If a line in the records below holds the string "nous", count it; give only the total.

==========

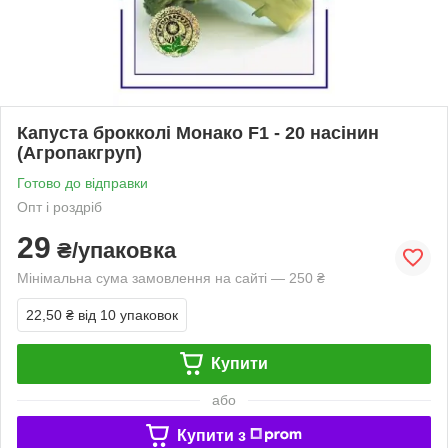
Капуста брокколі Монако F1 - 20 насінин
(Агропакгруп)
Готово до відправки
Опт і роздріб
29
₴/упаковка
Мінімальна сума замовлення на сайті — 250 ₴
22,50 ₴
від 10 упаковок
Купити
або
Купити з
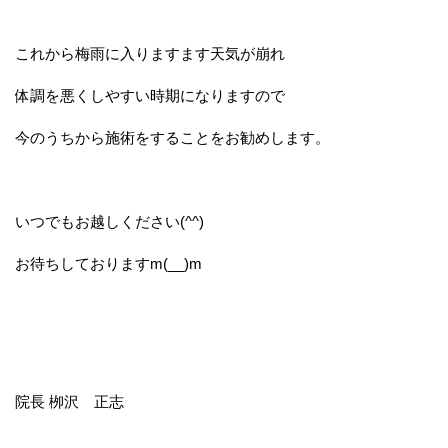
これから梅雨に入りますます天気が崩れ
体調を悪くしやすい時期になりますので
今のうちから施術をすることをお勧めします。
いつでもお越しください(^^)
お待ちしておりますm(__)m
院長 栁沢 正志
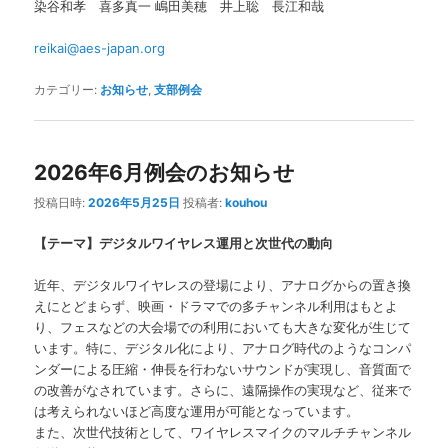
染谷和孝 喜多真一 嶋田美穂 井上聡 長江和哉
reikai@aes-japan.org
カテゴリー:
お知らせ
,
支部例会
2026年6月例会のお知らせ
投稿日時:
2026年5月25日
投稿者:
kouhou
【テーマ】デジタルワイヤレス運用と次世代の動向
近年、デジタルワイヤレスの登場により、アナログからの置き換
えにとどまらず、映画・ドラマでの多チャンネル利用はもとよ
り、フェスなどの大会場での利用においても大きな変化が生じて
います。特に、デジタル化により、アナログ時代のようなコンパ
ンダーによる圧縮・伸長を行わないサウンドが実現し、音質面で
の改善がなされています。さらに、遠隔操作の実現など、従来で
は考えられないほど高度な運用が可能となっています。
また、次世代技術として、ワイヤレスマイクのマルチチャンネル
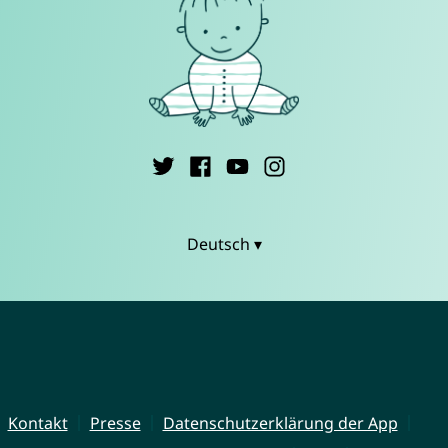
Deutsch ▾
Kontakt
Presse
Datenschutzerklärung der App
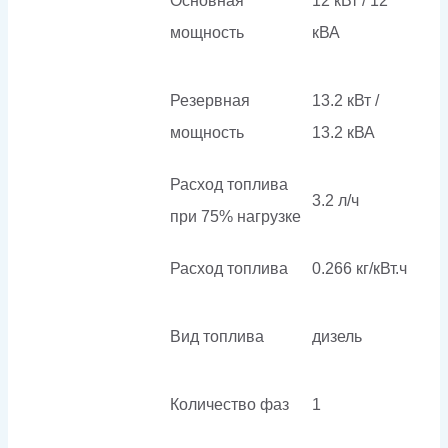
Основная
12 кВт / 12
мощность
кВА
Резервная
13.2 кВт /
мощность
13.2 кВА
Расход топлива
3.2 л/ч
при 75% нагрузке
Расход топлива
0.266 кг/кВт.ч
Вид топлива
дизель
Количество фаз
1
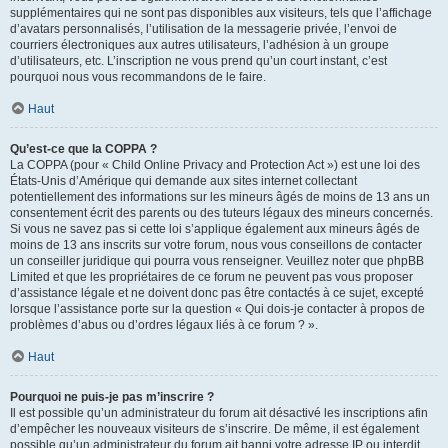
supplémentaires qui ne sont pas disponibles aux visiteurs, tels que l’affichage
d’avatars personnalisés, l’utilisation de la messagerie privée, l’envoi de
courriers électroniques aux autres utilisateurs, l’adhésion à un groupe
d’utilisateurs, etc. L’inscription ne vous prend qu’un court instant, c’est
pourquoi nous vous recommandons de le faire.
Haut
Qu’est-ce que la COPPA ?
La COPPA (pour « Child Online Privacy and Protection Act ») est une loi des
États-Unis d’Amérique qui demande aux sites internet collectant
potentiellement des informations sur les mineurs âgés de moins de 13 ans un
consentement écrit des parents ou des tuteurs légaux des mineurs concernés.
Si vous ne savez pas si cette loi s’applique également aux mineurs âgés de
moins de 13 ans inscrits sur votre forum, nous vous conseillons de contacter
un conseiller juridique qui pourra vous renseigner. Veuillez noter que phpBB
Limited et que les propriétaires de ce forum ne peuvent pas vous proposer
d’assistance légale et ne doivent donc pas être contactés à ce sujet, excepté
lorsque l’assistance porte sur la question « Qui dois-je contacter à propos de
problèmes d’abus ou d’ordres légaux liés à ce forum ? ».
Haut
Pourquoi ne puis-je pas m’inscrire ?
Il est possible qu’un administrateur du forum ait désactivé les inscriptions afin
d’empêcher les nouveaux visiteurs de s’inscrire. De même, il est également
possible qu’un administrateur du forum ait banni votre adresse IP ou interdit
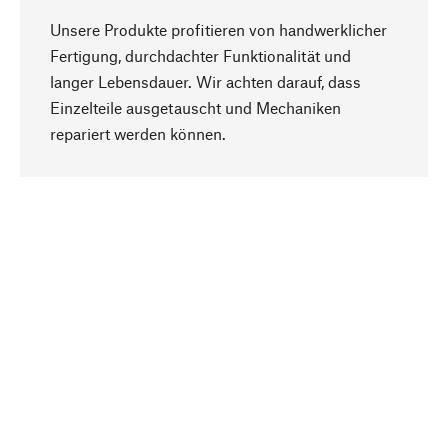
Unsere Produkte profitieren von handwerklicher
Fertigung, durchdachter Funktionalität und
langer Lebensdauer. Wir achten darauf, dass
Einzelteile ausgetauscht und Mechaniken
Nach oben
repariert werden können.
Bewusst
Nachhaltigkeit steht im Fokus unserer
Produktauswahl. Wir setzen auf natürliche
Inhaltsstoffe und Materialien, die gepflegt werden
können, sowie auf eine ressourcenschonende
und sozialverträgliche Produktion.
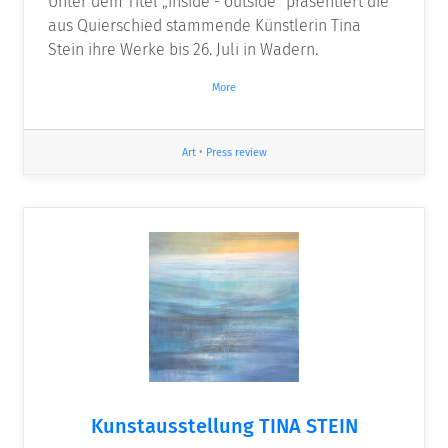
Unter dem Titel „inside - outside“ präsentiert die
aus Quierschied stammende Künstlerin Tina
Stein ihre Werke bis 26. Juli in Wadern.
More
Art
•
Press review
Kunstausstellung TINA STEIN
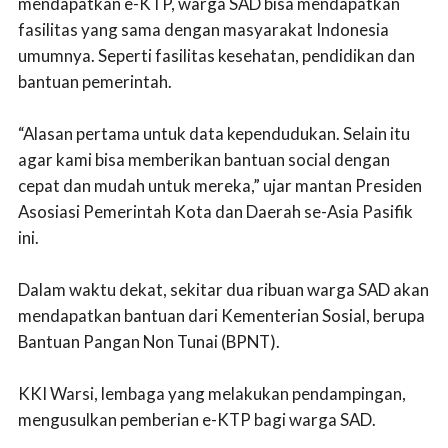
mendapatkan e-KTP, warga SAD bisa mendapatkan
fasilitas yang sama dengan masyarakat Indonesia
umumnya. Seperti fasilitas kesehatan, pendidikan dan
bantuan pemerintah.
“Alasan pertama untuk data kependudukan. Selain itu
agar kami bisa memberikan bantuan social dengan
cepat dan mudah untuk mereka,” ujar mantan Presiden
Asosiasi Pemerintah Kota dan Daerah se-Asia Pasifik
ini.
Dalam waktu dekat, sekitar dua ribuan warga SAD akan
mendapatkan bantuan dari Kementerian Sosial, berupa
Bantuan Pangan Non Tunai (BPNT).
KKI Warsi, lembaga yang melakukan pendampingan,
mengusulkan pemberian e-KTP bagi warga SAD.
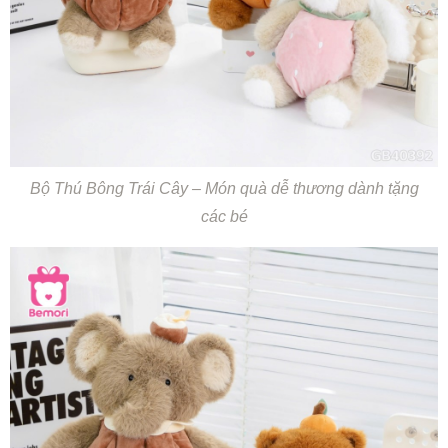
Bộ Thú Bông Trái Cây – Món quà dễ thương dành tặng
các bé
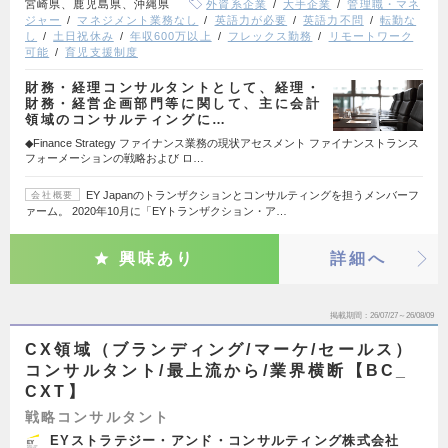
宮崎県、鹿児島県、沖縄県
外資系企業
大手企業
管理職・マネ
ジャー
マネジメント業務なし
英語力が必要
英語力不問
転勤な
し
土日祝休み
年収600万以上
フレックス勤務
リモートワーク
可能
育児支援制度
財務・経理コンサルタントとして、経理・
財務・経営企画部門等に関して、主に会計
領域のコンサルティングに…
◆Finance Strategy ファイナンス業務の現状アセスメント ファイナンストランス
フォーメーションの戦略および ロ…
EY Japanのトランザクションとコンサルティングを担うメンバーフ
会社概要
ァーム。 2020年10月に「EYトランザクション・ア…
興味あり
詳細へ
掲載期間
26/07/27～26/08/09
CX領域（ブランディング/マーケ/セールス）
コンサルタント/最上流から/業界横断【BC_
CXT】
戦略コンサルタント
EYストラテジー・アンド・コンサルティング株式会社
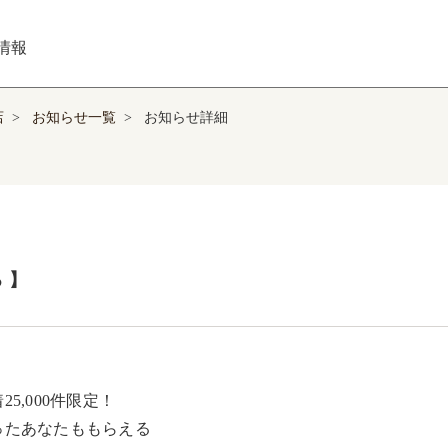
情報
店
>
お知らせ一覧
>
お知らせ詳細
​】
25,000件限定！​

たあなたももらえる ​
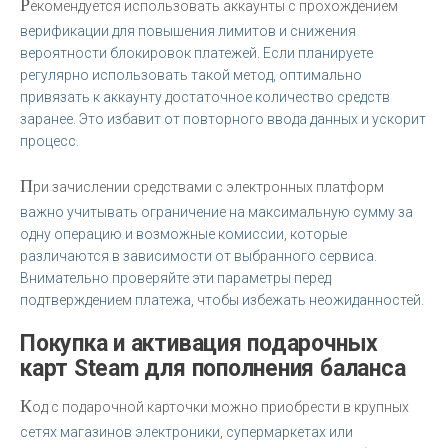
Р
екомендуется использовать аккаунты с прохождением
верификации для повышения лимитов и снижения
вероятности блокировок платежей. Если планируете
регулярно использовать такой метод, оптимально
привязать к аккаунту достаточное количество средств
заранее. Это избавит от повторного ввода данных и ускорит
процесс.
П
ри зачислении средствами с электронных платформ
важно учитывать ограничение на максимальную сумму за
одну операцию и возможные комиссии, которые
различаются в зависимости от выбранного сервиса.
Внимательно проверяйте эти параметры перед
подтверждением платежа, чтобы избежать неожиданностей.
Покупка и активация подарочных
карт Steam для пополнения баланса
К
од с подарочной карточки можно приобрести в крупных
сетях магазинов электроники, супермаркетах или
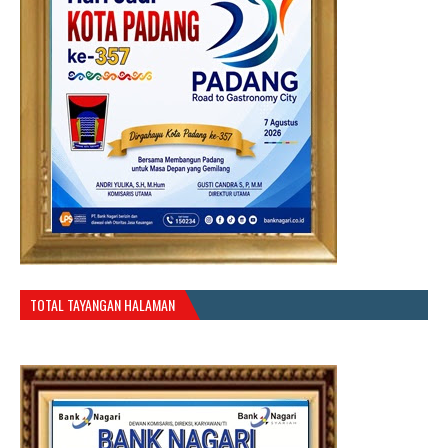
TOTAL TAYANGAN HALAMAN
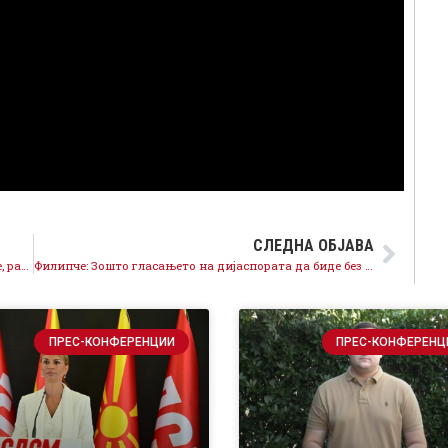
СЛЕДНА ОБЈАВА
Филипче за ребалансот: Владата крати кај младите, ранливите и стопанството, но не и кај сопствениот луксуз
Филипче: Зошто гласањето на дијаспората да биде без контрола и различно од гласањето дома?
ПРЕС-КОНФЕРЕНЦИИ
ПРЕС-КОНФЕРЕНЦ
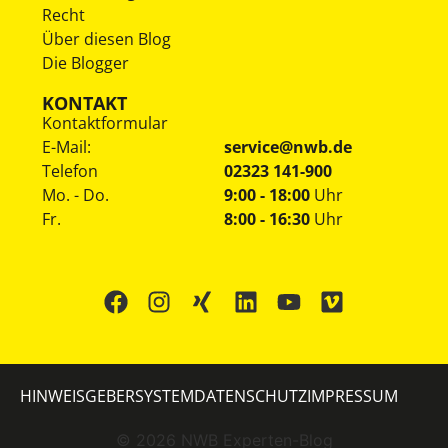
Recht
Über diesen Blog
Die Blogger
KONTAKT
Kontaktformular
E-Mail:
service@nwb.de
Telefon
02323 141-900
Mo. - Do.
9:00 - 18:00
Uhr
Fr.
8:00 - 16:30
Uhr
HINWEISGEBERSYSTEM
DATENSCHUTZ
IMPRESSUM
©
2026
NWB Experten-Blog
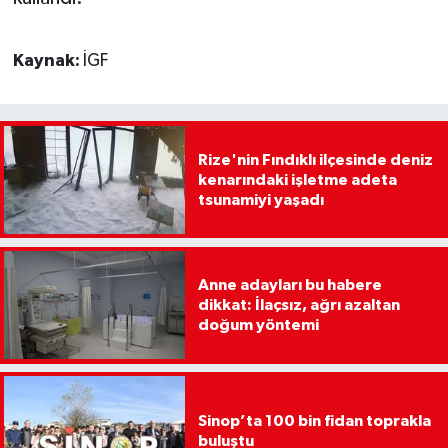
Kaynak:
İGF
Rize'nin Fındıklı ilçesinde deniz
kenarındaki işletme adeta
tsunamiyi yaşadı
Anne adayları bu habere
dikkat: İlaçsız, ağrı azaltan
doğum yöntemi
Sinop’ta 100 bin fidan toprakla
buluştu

==========

[SOLUTION FOR THIS EXERCISE]
2